Do you know the whole story?
January 14, 2015
Unarmed black teen, shot by police two days away from starting college.
Did I get your attention? Doesn’t a sentence like that make you mad, make you want to learn more, maybe take some action? That was a headline of my own creation relating to the recent case in Ferguson Missouri. Let’s try another headline for the same incident.
Violent robber shot and killed by police officer.
It’s still interesting, but now the man who was killed sounds like the one at fault. I didn’t make up any information in both of the headlines above, all the facts are true, but the way I said it and the details I included changed what you thought of the parties involved, the side you felt like taking.
The way information is presented is everything, not just in headlines but also in articles and broadcasts, a journalist doesn’t have to lie to make you choose a side.
The core purpose of News teams and journalists is to present the news in an honest, ethical, and unbiased way. Yet I just demonstrated that if I’m slightly bias to one side or the other it’s so easy to change how you feel about a story without even having to change the facts.
On the first page of a Google search for “Michael Brown” here’s a couple of the first headlines you see:
NBC: Michael Brown, an unarmed black teen, was shot and killed by police in Ferguson, Missouri.
CNN: Missouri teen shot by police two days away from starting college.
News teams in the interest of making a “good story” are focusing only the details that benefit their side.
On the CNN website I had to navigate through two and a half pages of stories taking Michael Brown’s side before I found one that gave a perspective of the police officer involved.
What I’m getting at is, news teams aren’t doing their job. They are presenting the news with a bias twist, usually for the underdog. This is especially obvious in the recent Michael Brown case in Ferguson.
People heard what happened, through the slightly bias news programs, they get mad, so the riots and protests start.
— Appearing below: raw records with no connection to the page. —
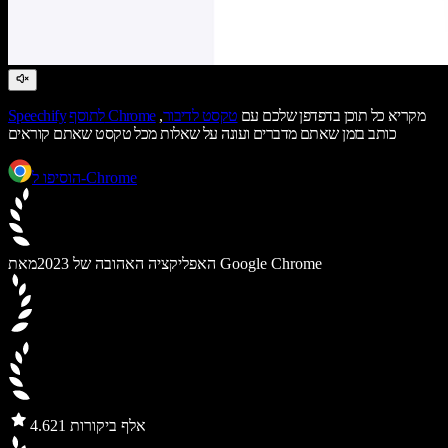
מקריא כל תוכן בדפדפן שלכם עם
טקסט לדיבור
,
לתוסף Chrome
Speechify
כותב בזמן שאתם מדברים ועונה על שאלות מכל טקסט שאתם קוראים
הוסיפו ל-Chrome
מאת Google Chrome
האפליקציה האהובה של 2023
21 אלף ביקורות
4.6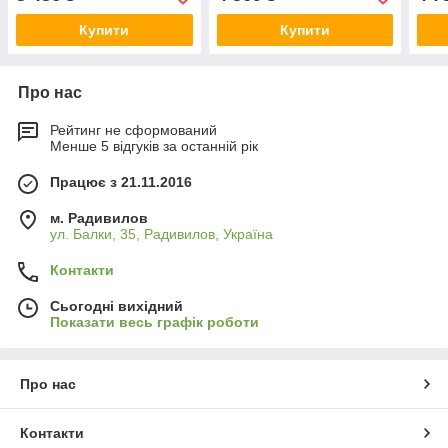
Купити
Купити
Про нас
Рейтинг не сформований
Менше 5 відгуків за останній рік
Працює з 21.11.2016
м. Радивилов
ул. Балки, 35, Радивилов, Україна
Контакти
Сьогодні вихідний
Показати весь графік роботи
Про нас
Контакти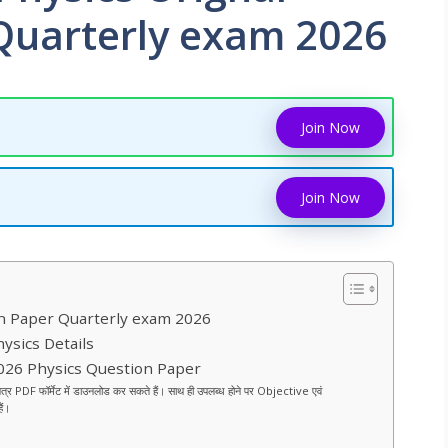
Quarterly exam 2026
Join Now
Join Now
ion Paper Quarterly exam 2026
ysics Details
2026 Physics Question Paper
 पत्र PDF फॉर्मेट में डाउनलोड कर सकते हैं। साथ ही उपलब्ध होने पर Objective एवं
ैं।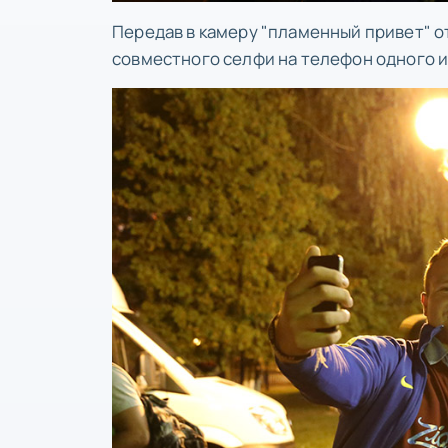
Передав в камеру "пламенный привет" от
совместного селфи на телефон одного и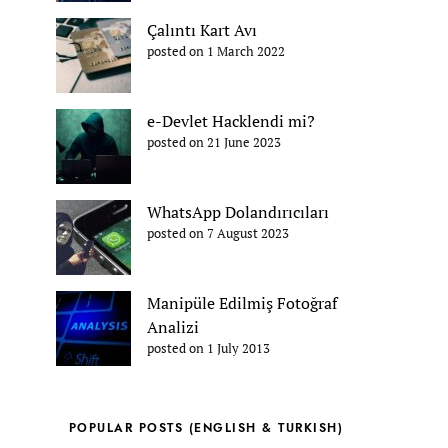
Çalıntı Kart Avı
posted on 1 March 2022
e-Devlet Hacklendi mi?
posted on 21 June 2023
WhatsApp Dolandırıcıları
posted on 7 August 2023
Manipüle Edilmiş Fotoğraf
Analizi
posted on 1 July 2013
POPULAR POSTS (ENGLISH & TURKISH)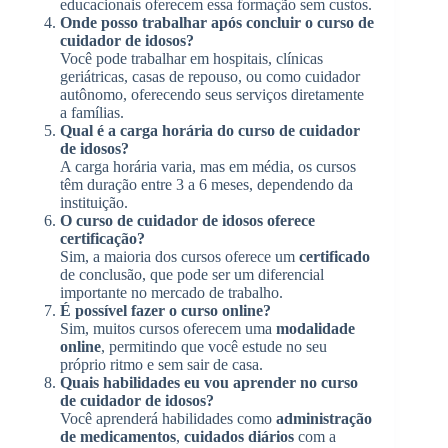
educacionais oferecem essa formação sem custos.
Onde posso trabalhar após concluir o curso de
cuidador de idosos?
Você pode trabalhar em hospitais, clínicas
geriátricas, casas de repouso, ou como cuidador
autônomo, oferecendo seus serviços diretamente
a famílias.
Qual é a carga horária do curso de cuidador
de idosos?
A carga horária varia, mas em média, os cursos
têm duração entre 3 a 6 meses, dependendo da
instituição.
O curso de cuidador de idosos oferece
certificação?
Sim, a maioria dos cursos oferece um
certificado
de conclusão, que pode ser um diferencial
importante no mercado de trabalho.
É possível fazer o curso online?
Sim, muitos cursos oferecem uma
modalidade
online
, permitindo que você estude no seu
próprio ritmo e sem sair de casa.
Quais habilidades eu vou aprender no curso
de cuidador de idosos?
Você aprenderá habilidades como
administração
de medicamentos
,
cuidados diários
com a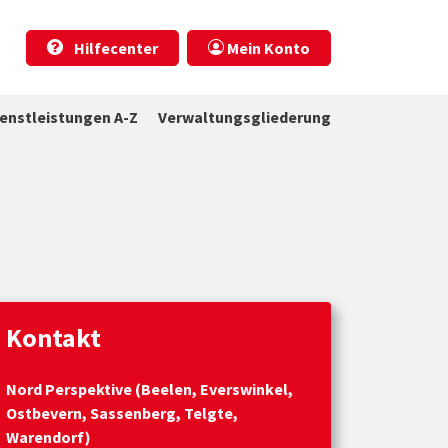
Hilfecenter
Mein Konto
ienstleistungen A-Z
Verwaltungsgliederung
Kontakt
Nord Perspektive (Beelen, Everswinkel,
Ostbevern, Sassenberg, Telgte,
Warendorf)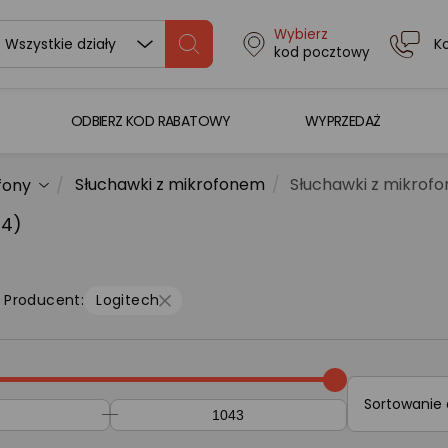
Wybierz
K
Wszystkie działy
kod pocztowy
ODBIERZ KOD RABATOWY
WYPRZEDAŻ
Słuchawki z mikrofonem
Słuchawki z mikrof
fony
64)
Producent:
Logitech
Sortowanie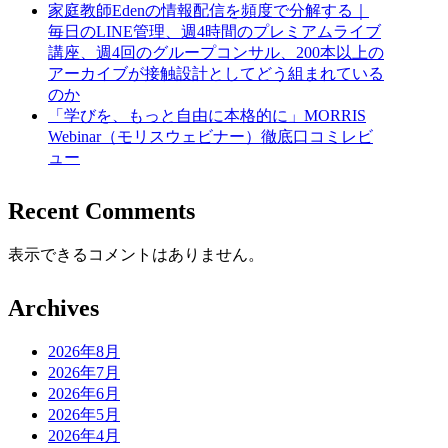
家庭教師Edenの情報配信を頻度で分解する｜
毎日のLINE管理、週4時間のプレミアムライブ
講座、週4回のグループコンサル、200本以上の
アーカイブが接触設計としてどう組まれている
のか
「学びを、もっと自由に本格的に」MORRIS
Webinar（モリスウェビナー）徹底口コミレビ
ュー
Recent Comments
表示できるコメントはありません。
Archives
2026年8月
2026年7月
2026年6月
2026年5月
2026年4月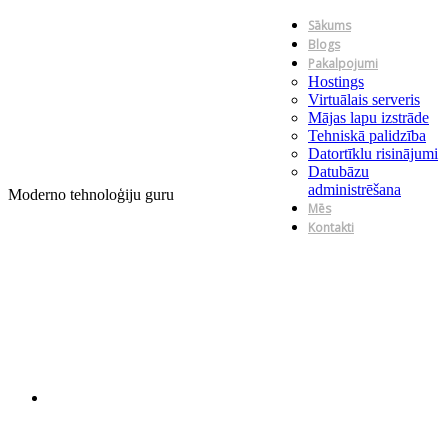
Sākums
Blogs
Pakalpojumi
Hostings
Virtuālais serveris
Mājas lapu izstrāde
Tehniskā palidzība
Datortīklu risinājumi
Datubāzu
administrēšana
Moderno tehnoloģiju guru
Mēs
Kontakti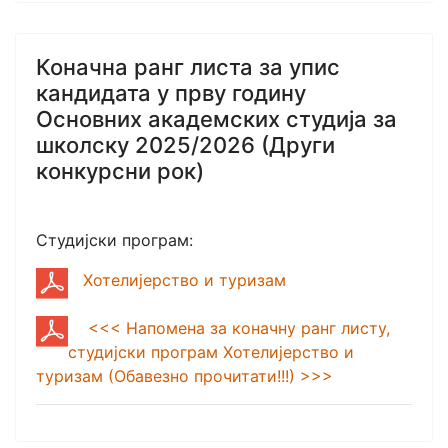
Коначна ранг листа за упис
кандидата у прву годину
Основних академских студија за
школску 2025/2026 (Други
конкурсни рок)
Студијски програм:
Хотелијерство и туризам
<<< Напомена за коначну ранг листу,
студијски програм Хотелијерство и
туризам (Обавезно прочитати!!!) >>>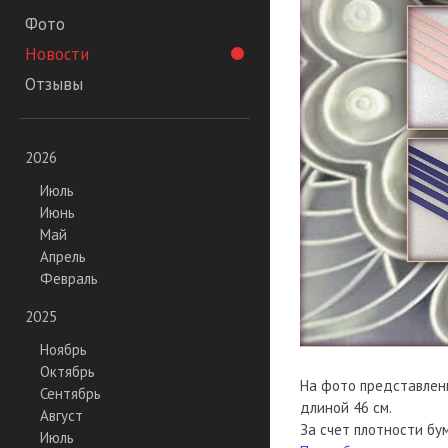
Фото
Новости
Отзывы
2026
Июль
Июнь
Май
Апрель
Февраль
2025
Ноябрь
Октябрь
На фото представлены
Сентябрь
длиной 46 см.
Август
За счет плотности бу
Июль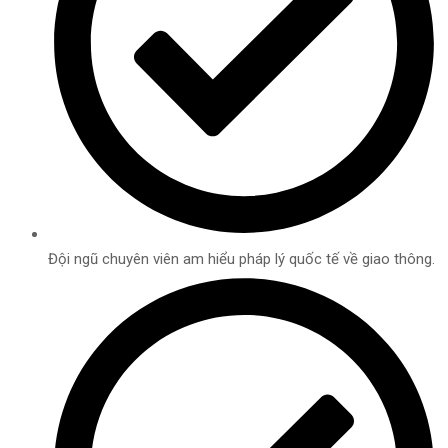
Đội ngũ chuyên viên am hiểu pháp lý quốc tế về giao thông.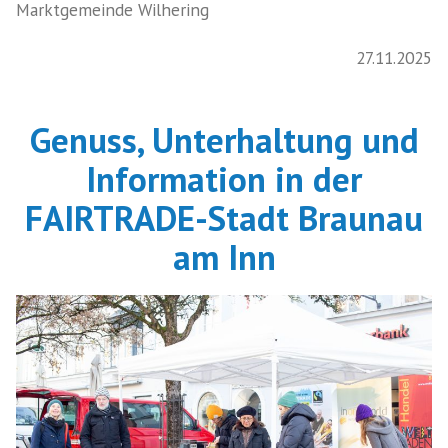
Marktgemeinde Wilhering
27.11.2025
Genuss, Unterhaltung und
Information in der
FAIRTRADE-Stadt Braunau
am Inn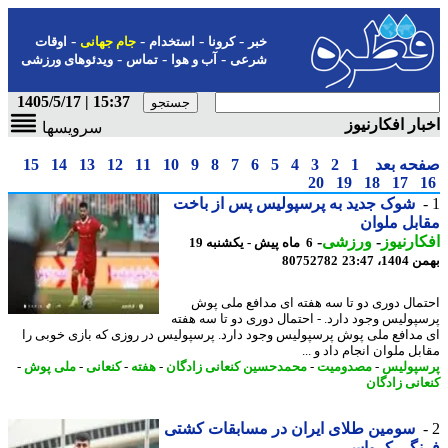
-
-
-
-
خبر
کرونا
استخدام
جام جهانی
اوقات
-
-
-
شرعی
آب و هوا
تماس
ویدئوهای ورزشی
15:37 | 1405/5/17
ار افکارنیوز
سرویسها
حه بعد
1
2
3
4
5
6
7
8
9
10
11
12
13
14
15
20
19
18
17
شوک جدید به پرسپولیس پس از باخت
بل ملوان
ارنیوز
-
ورزشی
-
6 ماه پیش - یکشنبه 19
، 23:47
80752782
مال دوری دو تا سه هفته ای مدافع ملی پوش
پولیس وجود دارد. - احتمال دوری دو تا سه هفته
مدافع ملی پوش پرسپولیس وجود دارد. پرسپولیس در روزی که بازی خوبی را
ل ملوان انجام داد و ...
پولیس
-
مصدومیت
-
محمدحسین کنعانی زادگان
-
هفته
-
کنعانی
-
ملی پوش
-
انی زادگان
سومین طلای ایران در مسابقات کشتی
نگی کرواسی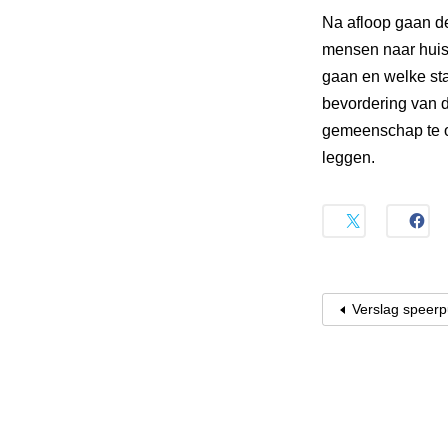
Na afloop gaan de
mensen naar huis.
gaan en welke sta
bevordering van 
gemeenschap te op
leggen.
Verslag speerp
Once evidence comes up showing that the officer was probably not guilty, the news didn’t ignore it, but they pushed this evidence to the backburners, and continued fueling the fire of the protests.
The news gave the people what they wanted to hear, something to get mad about.
Those who rioted wanted to hear things like:
- Michael Brown was eighteen and two days from starting college
- Michael Brown held his hands up before he was shot six times (according to witness)
- The officer involved decided to randomly search the two men
Since that’s what the public wanted to hear that’s what we were given. So while those facts were extremely easy for me to find I had to dig for a while before I found facts like these:
- Michael Brown had smoked pot and robed a store the same day he was killed
- He violently charged the officer who was responding to the robbery
- Michael Brown never raised his hands above his head (according to autopsy)
Those are the facts, all of them. I’ll let you make your own decision to who was at fault but that’s not what’s important. What matters is how the news was involved in this entire story.
Because of the facts that the news chose to include front and center in these stories people who didn’t dig very much got angry and joined the riots. (I’m not saying it’s their fault they trusted that the news would give them the whole story and they didn’t)
News teams haven’t been doing their jobs, they give us the story, they give us the facts but they don’t give all of them, in interest of making a good story. This has huge consequences, as we’ve witnessed in the riots in Ferguson.